>>>>

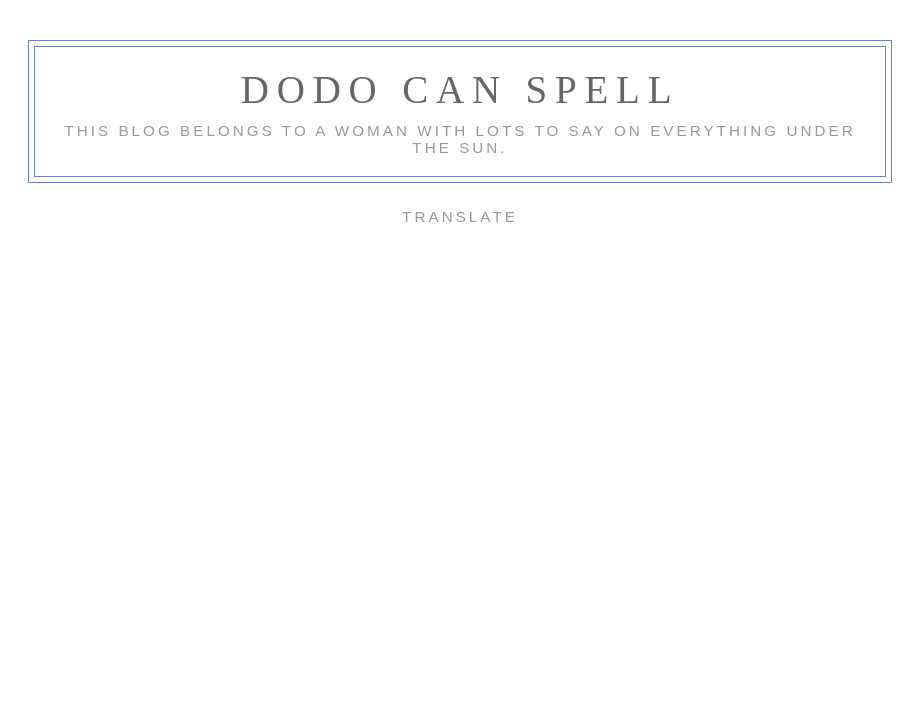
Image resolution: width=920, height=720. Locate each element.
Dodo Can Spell (460, 89)
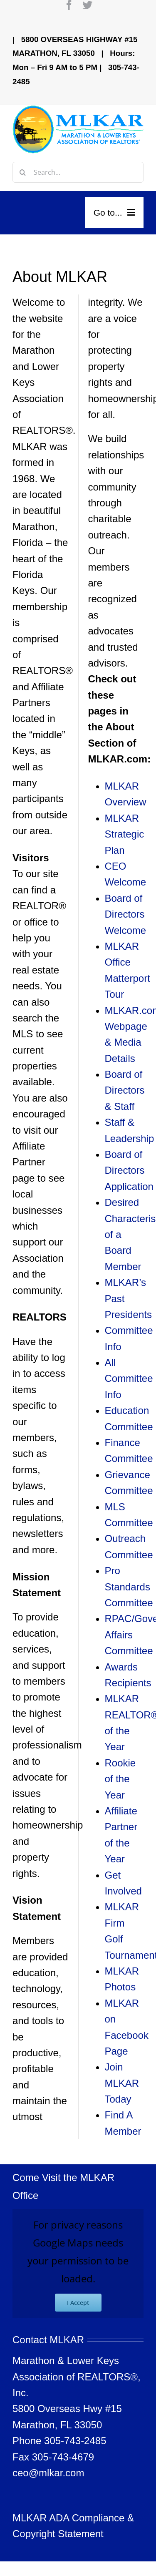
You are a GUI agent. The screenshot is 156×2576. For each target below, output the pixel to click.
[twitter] (87, 5)
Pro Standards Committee (129, 1586)
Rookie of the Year (120, 1779)
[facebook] (69, 5)
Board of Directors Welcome (125, 914)
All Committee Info (129, 1378)
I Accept (78, 2303)
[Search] (22, 172)
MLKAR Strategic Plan (124, 834)
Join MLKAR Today (122, 2083)
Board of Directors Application (129, 1170)
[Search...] (78, 172)
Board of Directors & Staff (125, 1090)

<<<<

* Work task *
Return the preceding entries exactly, each word as given, but leave out any picture.

* Result below *
Image resolution: width=920, height=720. Locate each element.
Dodo Can Spell (460, 89)
You are a GUI agent. The screenshot is 156×2576. For each target below, output the pixel to click.
[twitter] (87, 5)
Pro Standards Committee (129, 1586)
Rookie of the Year (120, 1779)
[facebook] (69, 5)
Board of Directors Welcome (125, 914)
All Committee Info (129, 1378)
I Accept (78, 2303)
[Search] (22, 172)
MLKAR Strategic Plan (124, 834)
Join MLKAR Today (122, 2083)
Board of Directors Application (129, 1170)
[Search...] (78, 172)
Board of Directors & Staff (125, 1090)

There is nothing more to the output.